Yeah I read up on UV reprojection in Substance - Its not helpful if you're doing any work outside of it and as you say it is quite limited in what it can achieve.
We may even make our own tool for this problem actually. However I wanted to see if a solution already exists. It seems to me a pretty common problem no? Talking to our artists it seems most know this problem is a pain in the ass so they avoid moving UV objects around at all costs, which causes them to avoid improving or more easily changing models. I wonder how much of an edge case this problem really is.
if you think its a headache and complicated in games. go work in vfx/movies in a very rigid pipeline :D
yeah this shit is annoying and the amount of maps/layers for a usual texture is insane. there was a tool for 3dsmax ages back that allowed to load a psd and it would rebake all layers. but thats ages ago and i didn't use it in a very long while
Well, Blender does all this with its default baker. All it takes is a secondary UV channel laid out as desired, a blank image added inside the material but not connected to it (to act as a recipient for the transfer), and one click of the bake button (in Cycles mode) for each desired map to be re-written according to the new UVs (Diffuse, Normal, and so on). This effectively allows for a somewhat non-destructive workflow, starting with temporary UVs and then refining later as needed. I can imagine that automating all passes should be fairly straightforward, by rebaking straight to the already connected images. And yes, normalmaps get rebaked accurately that way, taking all orientation information into account.
The only issue I've seen is that parts with a metalness value get multiplied over the diffuse, so it's best do disconnect the metalness input beforehand.
And indeed, a workflow/pipeline that doesn't allow for such edits along the way is IMHO very, problematic. In my opinion this is actually the biggest weak spot in today's way of making game art.

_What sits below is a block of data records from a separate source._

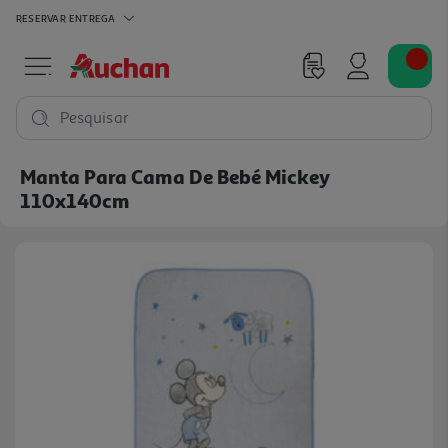
RESERVAR
ENTREGA
Pesquisar
Manta Para Cama De Bebé Mickey
110x140cm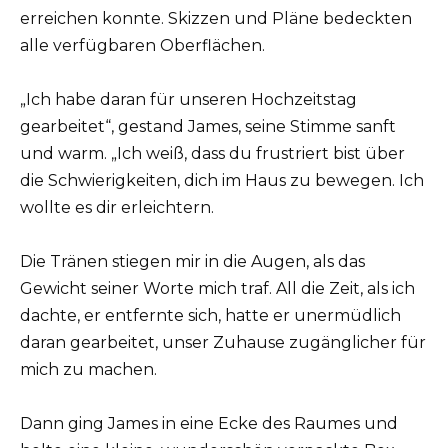
erreichen konnte. Skizzen und Pläne bedeckten
alle verfügbaren Oberflächen.
„Ich habe daran für unseren Hochzeitstag
gearbeitet“, gestand James, seine Stimme sanft
und warm. „Ich weiß, dass du frustriert bist über
die Schwierigkeiten, dich im Haus zu bewegen. Ich
wollte es dir erleichtern.
Die Tränen stiegen mir in die Augen, als das
Gewicht seiner Worte mich traf. All die Zeit, als ich
dachte, er entfernte sich, hatte er unermüdlich
daran gearbeitet, unser Zuhause zugänglicher für
mich zu machen.
Dann ging James in eine Ecke des Raumes und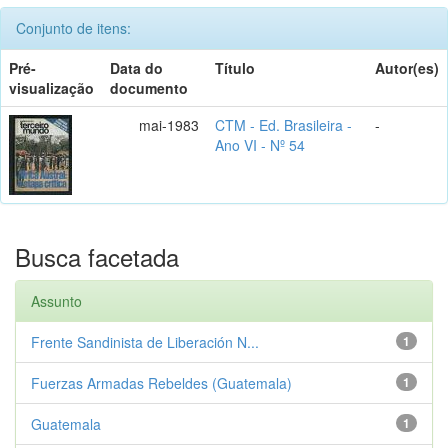
Conjunto de itens:
Pré-
Data do
Título
Autor(es)
visualização
documento
mai-1983
CTM - Ed. Brasileira -
-
Ano VI - Nº 54
Busca facetada
Assunto
Frente Sandinista de Liberación N...
1
Fuerzas Armadas Rebeldes (Guatemala)
1
Guatemala
1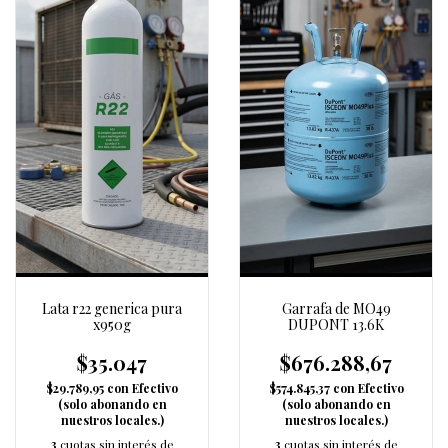
Lata r22 generica pura
Garrafa de MO49
x950g
DUPONT 13.6K
$35.047
$676.288,67
$29.789,95
con
Efectivo
$574.845,37
con
Efectivo
(solo abonando en
(solo abonando en
nuestros locales.)
nuestros locales.)
3
cuotas sin interés de
3
cuotas sin interés de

Substance Designer has this feature. So does XNormal, but using XNormal is its own punishment.
Can you dig up any documentation on that? I can't find anything.

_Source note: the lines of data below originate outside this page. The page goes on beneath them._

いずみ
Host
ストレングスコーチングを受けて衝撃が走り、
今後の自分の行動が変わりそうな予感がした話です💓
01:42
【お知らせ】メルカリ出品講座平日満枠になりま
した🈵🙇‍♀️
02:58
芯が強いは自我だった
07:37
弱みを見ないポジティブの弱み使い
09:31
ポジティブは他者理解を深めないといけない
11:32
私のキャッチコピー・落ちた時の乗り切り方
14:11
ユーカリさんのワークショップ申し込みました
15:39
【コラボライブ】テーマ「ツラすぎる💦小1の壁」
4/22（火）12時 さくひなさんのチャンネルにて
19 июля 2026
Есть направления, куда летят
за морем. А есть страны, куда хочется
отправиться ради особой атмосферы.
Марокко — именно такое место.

In designer it's just one of the bake types. It will fix normal maps up if UV shells rotate/scale non-uniformly
It cant bake from UV set to UV set on the same mesh afaik.
It's in the baker documentation.
I don't know about xnormal because it's not 2014
Xnormal might have a UI from the 90s, but somehow it is still getting updated. Supposedly.
The designer one will work just fine, just, upload the target mesh.
Seems like a massive pain in the ass to have to rebake for every time you want to try to move/rotate/scale a UV shell no?
Would people get some benefit if we made a tool to literally just click n drag on a UV shell and move it around with realtime updates to all the textures?
That would be awesome indeed.
What modeling/uv software is your studio using?
Our studio has no strict software requirements. We use Max and Blender primarily though. I'm quite tempted to put a couple of weekends into developing a tool to solve for this purpose though - I think I can write something basic pretty quickly.
Bake To Texture in Max is pretty easy to use. If you're using Physical Materials and Arnold then the render elements are quite straightforward.